Drotte was our captain, and Eata put an arm and a leg through the iron palings, but it was immediately clear that there was no hope of his getting his body to follow.
"Someone's coming," Roche whispered. Drotte jerked Eata out.
I looked down the street. Lanterns swung there among the fog-muffled sounds of feet andvoices. I would have hidden, but Roche held me, saying, "Wait, I see pikes."
"Do you think it's the guard returning?"
He shook his head. "Too many."
"A dozen men at least," Drotte said.
Still wet from Gyoll we waited.

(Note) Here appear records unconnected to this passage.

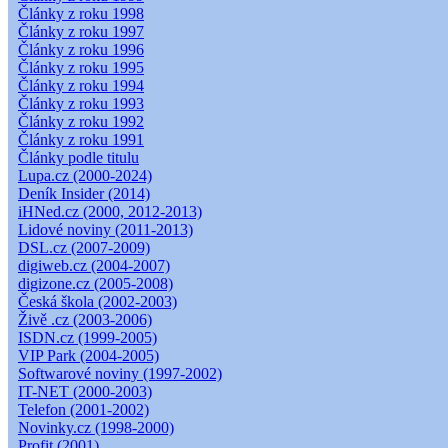
Články z roku 1998
Články z roku 1997
Články z roku 1996
Články z roku 1995
Články z roku 1994
Články z roku 1993
Články z roku 1992
Články z roku 1991
Články podle titulu
Lupa.cz (2000-2024)
Deník Insider (2014)
iHNed.cz (2000, 2012-2013)
Lidové noviny (2011-2013)
DSL.cz (2007-2009)
digiweb.cz (2004-2007)
digizone.cz (2005-2008)
Česká škola (2002-2003)
Živě .cz (2003-2006)
ISDN.cz (1999-2005)
VIP Park (2004-2005)
Softwarové noviny (1997-2002)
IT-NET (2000-2003)
Telefon (2001-2002)
Novinky.cz (1998-2000)
Profit (2001)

In the recesses of my mind we stand shivering there even now. Just as all that appears imperishable tends toward its own destruction, those moments that at the time seem the most fleeting recreate themselves--not only in my memory (which in the final accounting loses nothing) but in the throbbing of my heart and the prickling of my hair, making themselves new just as our Commonwealth reconstitutes itself each morning in the shrill tones of its own clarions.
The men had no armor, as I could soon see by the sickly yellow light of the lanterns; but they had pikes, as Drotte had said, and staves and hatchets. Their leader wore a long, double-edged knife in his belt. What interested me more was the massive key threaded on a cord around his neck; it looked as if it might fit the lock of the gate.
Little Eata fidgeted with nervousness, and the leader saw us and lifted his lantern over his head. "We're waiting to get in, goodman," Drotte called. He was the taller, but he made his dark face humble and respectful.
"Not until dawn," the leader said gruffly. "You young fellows had better get home."
"Goodman, the guard was supposed to let us in, but he's not here."
"You won't be getting in tonight." The leader put his hand on the hilt of his knife before taking a step closer. For a moment I was afraid he knew who we were.
Drotte moved away, and the rest of us stayed behind him. "Who are you, goodman? You're not soldiers."
"We're the volunteers," one of the others said. "We come to protect our own dead."
"Then you can let us in."
The leader had turned away. "We let no one inside but ourselves." His key squealed in the lock, and the gate creaked back. Before anyone could stop him Eata darted through. Someone cursed, and the leader and two others sprinted after Eata, but he was too fleet for them. We saw his tow-colored hair and patched shirt zigzag among the sunken graves of paupers, then disappear in the thicket of statuary higher up. Drotte tried to pursue him, but two men grabbed his arms.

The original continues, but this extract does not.